Cette contrefaçon, c’est la mienne avant tout. Qui suis-je ? Qu’est-ce que je fous là ? Qui sont ces gens ? Quelle est ma place parmi eux ? Tant de questions qui m’ont accompagné tout au long de ces premières dizaines d’années d’existence. Et pourtant, j’aurais dit à mon père, alors que j’avais quatre ans : « tu crois que tu me connais, papa, mais tu ne me connais pas ». Comme une parole survenue d’ailleurs, instantanée, percutante et empreinte de sagesse.
Mais le petit être lucide s’est progressivement encombré, la scolarisation ainsi que la vie familiale ayant généré une multitude de situations traumatiques des plus variées, et alors que je convoque ce souvenir, c’est la honte qui prédomine.
Honte de rougir dès qu’on m’adresse la parole, honte de me mettre en maillot pour aller à la piscine, honte que mon pied envoie le ballon complètement ailleurs que là où j’aimerais, les rares fois où j’ose jouer au foot ou au volley avec mes « camarades », honte d’avoir une chapelle à la maison et d’être chrétien parce qu’on se moquait de moi, et même quand je ne fais rien et que j’écoute les cours et que je suis ainsi premier de classe, moqueries et rejet, honte encore et encore…
Comment m’accepter, me découvrir, sans parler de me déployer, dans un contexte pareil ?

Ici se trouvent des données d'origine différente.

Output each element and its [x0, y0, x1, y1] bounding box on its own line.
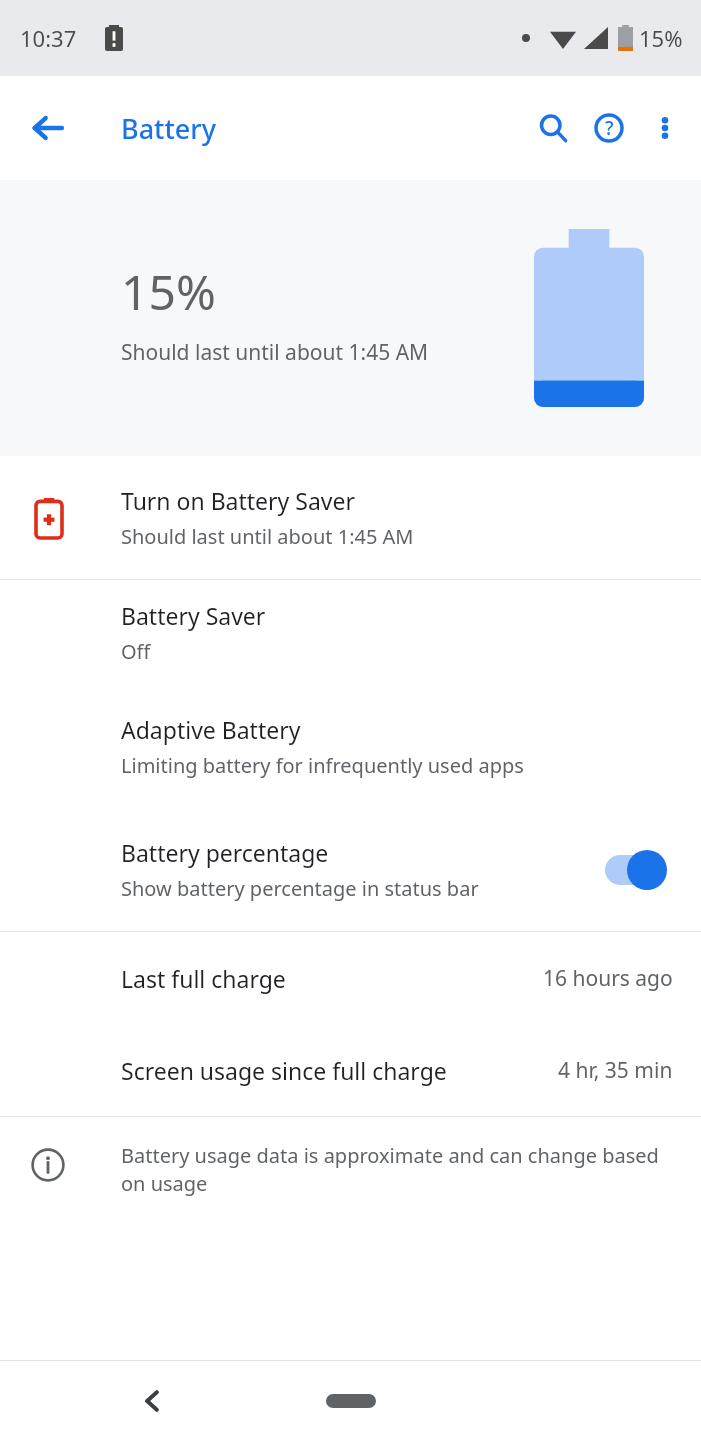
staticText: Show battery percentage in status bar	[121, 875, 479, 902]
staticText: 15%	[121, 259, 216, 324]
staticText: Battery usage data is approximate and ca…	[121, 1142, 677, 1197]
staticText: Battery	[121, 110, 216, 147]
button[interactable]: Turn on Battery Saver	[0, 456, 701, 579]
button[interactable]: Back	[22, 102, 74, 154]
staticText: 16 hours ago	[543, 964, 673, 993]
staticText: Last full charge	[121, 963, 543, 994]
button[interactable]: Battery percentage	[0, 808, 701, 931]
staticText: 10:37	[20, 23, 77, 53]
staticText: Screen usage since full charge	[121, 1055, 558, 1086]
button[interactable]: Adaptive Battery	[0, 685, 701, 808]
staticText: Battery Saver	[121, 600, 266, 631]
staticText: Battery percentage	[121, 837, 329, 868]
button[interactable]: Battery Saver	[0, 580, 701, 685]
staticText: Off	[121, 638, 151, 665]
staticText: Should last until about 1:45 AM	[121, 338, 429, 367]
button[interactable]: Search	[525, 100, 581, 156]
button[interactable]: Help	[581, 100, 637, 156]
button[interactable]: Last full charge	[0, 932, 701, 1024]
button[interactable]: Home	[296, 1383, 406, 1419]
staticText: Limiting battery for infrequently used a…	[121, 752, 524, 779]
staticText: Turn on Battery Saver	[121, 485, 355, 516]
staticText: Should last until about 1:45 AM	[121, 523, 414, 550]
button[interactable]: Screen usage since full charge	[0, 1024, 701, 1116]
button[interactable]: Back	[126, 1375, 178, 1427]
staticText: Adaptive Battery	[121, 714, 301, 745]
staticText: 15%	[639, 23, 683, 53]
button[interactable]: More options	[637, 100, 693, 156]
staticText: 4 hr, 35 min	[558, 1056, 673, 1085]
staticText: ?	[605, 115, 614, 141]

Alors je me mets face à ce petit Maxime qui a tant souffert, et je le remercie pour son courage, je le remercie d’avoir fait de son mieux pour continuer à vivre, d’avoir entre autres répertorié les avions de chasse de la seconde guerre mondiale, listé les cassettes vidéos et les bandes dessinées de la maison et collectionné les timbres, se rassurer comme il pouvait en fabriquant des listes, comme pour s’assurer que les choses seraient faciles à trouver, à l’endroit où elles doivent être, conformes à ce qu’on peut attendre d’elles.

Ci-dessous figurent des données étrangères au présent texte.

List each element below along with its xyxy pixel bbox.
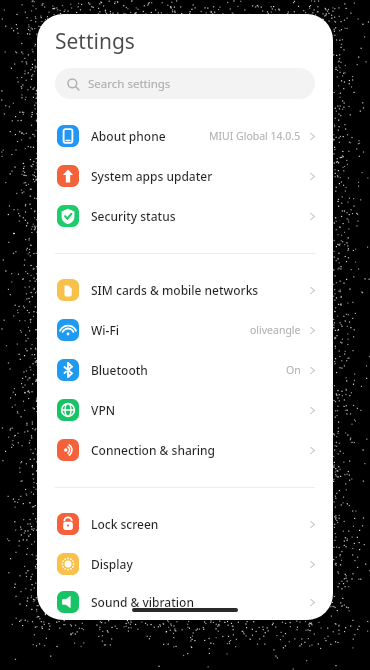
button[interactable]: Wi-Fi — [37, 310, 333, 350]
staticText: SIM cards & mobile networks — [91, 282, 307, 298]
staticText: Wi-Fi — [91, 322, 250, 338]
staticText: Settings — [55, 27, 135, 56]
staticText: Security status — [91, 208, 307, 224]
button[interactable]: About phone — [37, 116, 333, 156]
staticText: System apps updater — [91, 168, 307, 184]
button[interactable]: Display — [37, 544, 333, 584]
staticText: MIUI Global 14.0.5 — [209, 129, 301, 143]
staticText: oliveangle — [250, 323, 301, 337]
staticText: Search settings — [88, 76, 171, 92]
button[interactable]: Connection & sharing — [37, 430, 333, 470]
button[interactable]: VPN — [37, 390, 333, 430]
button[interactable]: Bluetooth — [37, 350, 333, 390]
staticText: Lock screen — [91, 516, 307, 532]
staticText: Bluetooth — [91, 362, 286, 378]
staticText: Sound & vibration — [91, 594, 307, 610]
button[interactable]: System apps updater — [37, 156, 333, 196]
staticText: About phone — [91, 128, 209, 144]
staticText: Display — [91, 556, 307, 572]
button[interactable]: Sound & vibration — [37, 584, 333, 620]
button[interactable]: SIM cards & mobile networks — [37, 270, 333, 310]
button[interactable]: Lock screen — [37, 504, 333, 544]
button[interactable]: Security status — [37, 196, 333, 236]
staticText: On — [286, 363, 301, 377]
button[interactable]: Search settings — [55, 68, 315, 99]
staticText: VPN — [91, 402, 307, 418]
staticText: Connection & sharing — [91, 442, 307, 458]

Tant d’imprévus dans cette vie, qui ont autant d’impacts, même minimes, sur les êtres sensibles que nous sommes !
Ainsi je comprends, je ressens une fois de plus à quel point il était nécessaire pour le petit Maxime de se couper progressivement de son corps, atteignant probablement des points de saturation à répétition. Le système nerveux est câblé pour cela, je crois : au-delà du seuil de douleur « viable », c’est l’anesthésie… et l’enfouissement.
On est quand même spécialistes, nous les humains, pour enfouir les déchets et faire comme s’ils n’étaient plus là… puis on se rend compte que ça ne peut pas continuer comme ça, alors maintenant on brûle, on méthanise, on recycle, on les refile à d’autres qui sont plus ou moins capables d’en faire quelque chose. Et bien souvent, on fait croire que tout va bien.

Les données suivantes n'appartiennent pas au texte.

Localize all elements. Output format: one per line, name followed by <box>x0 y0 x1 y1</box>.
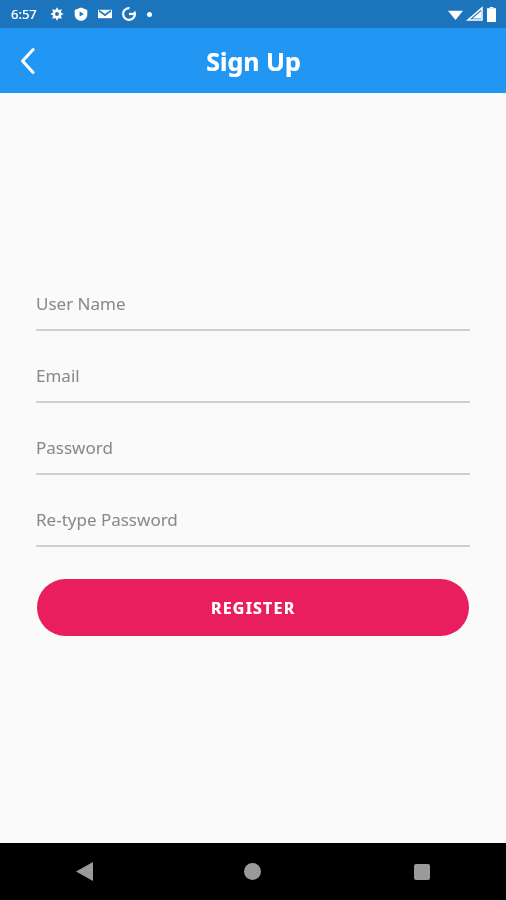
staticText: Sign Up <box>206 44 301 78</box>
staticText: Password <box>36 436 113 459</box>
staticText: User Name <box>36 292 126 315</box>
button[interactable]: Back <box>0 33 56 89</box>
button[interactable]: REGISTER <box>37 579 469 636</box>
button[interactable]: Back <box>0 843 168 900</box>
staticText: Re-type Password <box>36 508 178 531</box>
button[interactable]: Email <box>36 361 470 403</box>
staticText: Email <box>36 364 80 387</box>
button[interactable]: Re-type Password <box>36 505 470 547</box>
button[interactable]: Home <box>168 843 337 900</box>
button[interactable]: Recent apps <box>337 843 506 900</box>
button[interactable]: User Name <box>36 289 470 331</box>
staticText: REGISTER <box>211 597 296 619</box>
button[interactable]: Password <box>36 433 470 475</box>
staticText: 6:57 <box>11 5 37 23</box>
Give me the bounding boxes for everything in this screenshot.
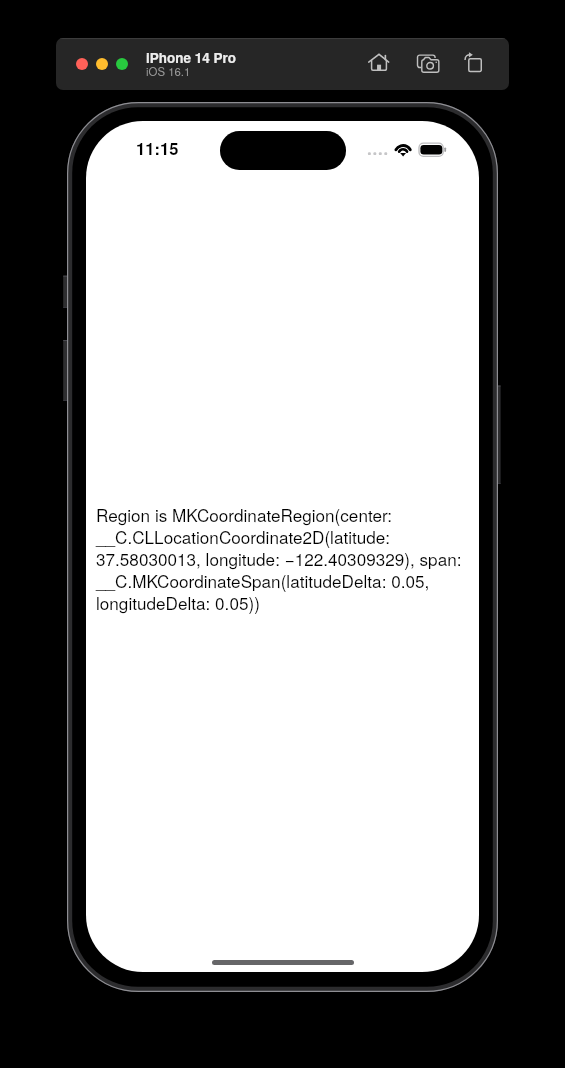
button[interactable]: Home (366, 50, 392, 76)
button[interactable]: Rotate (461, 50, 487, 76)
staticText: iOS 16.1 (146, 63, 191, 79)
button[interactable] (116, 58, 128, 70)
staticText: Region is MKCoordinateRegion(center: __C… (96, 502, 472, 615)
button[interactable]: Screenshot (414, 50, 440, 76)
staticText: iPhone 14 Pro (146, 48, 237, 67)
button[interactable] (96, 58, 108, 70)
button[interactable] (76, 58, 88, 70)
staticText: 11:15 (136, 136, 179, 160)
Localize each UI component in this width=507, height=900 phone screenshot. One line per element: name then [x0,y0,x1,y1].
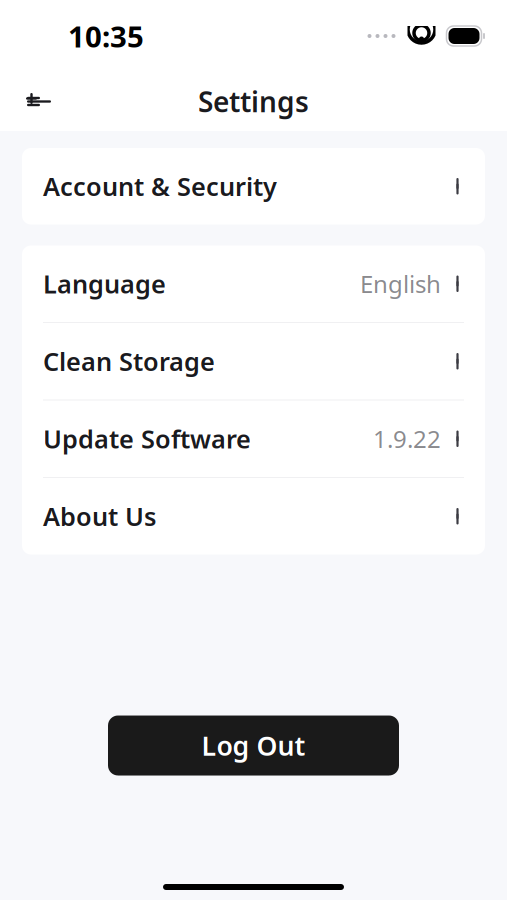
button[interactable]: Log Out [108,716,399,776]
staticText: 10:35 [68,16,144,56]
staticText: Account & Security [43,169,277,203]
staticText: Language [43,267,166,300]
button[interactable]: Clean Storage [22,323,485,400]
button[interactable]: Update Software [22,400,485,477]
button[interactable]: Account & Security [22,148,485,224]
staticText: Clean Storage [43,344,215,378]
staticText: Log Out [202,728,306,763]
staticText: About Us [43,499,156,533]
button[interactable]: Language [22,246,485,322]
button[interactable]: Back [15,78,63,126]
staticText: 1.9.22 [373,423,441,455]
staticText: Settings [198,83,309,120]
staticText: English [360,268,441,300]
staticText: Update Software [43,422,251,456]
button[interactable]: About Us [22,478,485,554]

Et s’il était possible, justement, de faire quelque chose de ces déchets que « les autres » me refilent ? Je m’en sens de plus en plus capable, alors que j’intègre peu à peu la Présence dans ma vie notamment via le « raccourci » proposé par la combinaison de l’approche centrée sur la personne et du focusing. Comme si mon espace intérieur, s’apaisait, grandissait et pouvait accueillir, de plus en plus, l’altérité.
Comme si je pouvais de plus en plus souvent rester connecté à cet espace mystérieux de l’Instant, vide du plein et plein du Tout, duquel peuvent émerger ces paroles soutenantes, parfois audacieuses ou inattendues, qui peuvent aider l’autre à recycler ses déchets selon la méthode de son choix. Et chacun en ressort grandi.
Ou enfin, comme si j’étais poussé par la Vie, par qui je Suis, à grandir en amour, courant de vie qui permet à la fois de me déployer, d’accéder à la sérénité et la joie dont j’ai l’intuition depuis si longtemps, et par là même contribuer à la beauté du monde… en étant tout simplement moi.
… Et les souffrances passées se transforment en autant de cadeaux à partager autour de moi.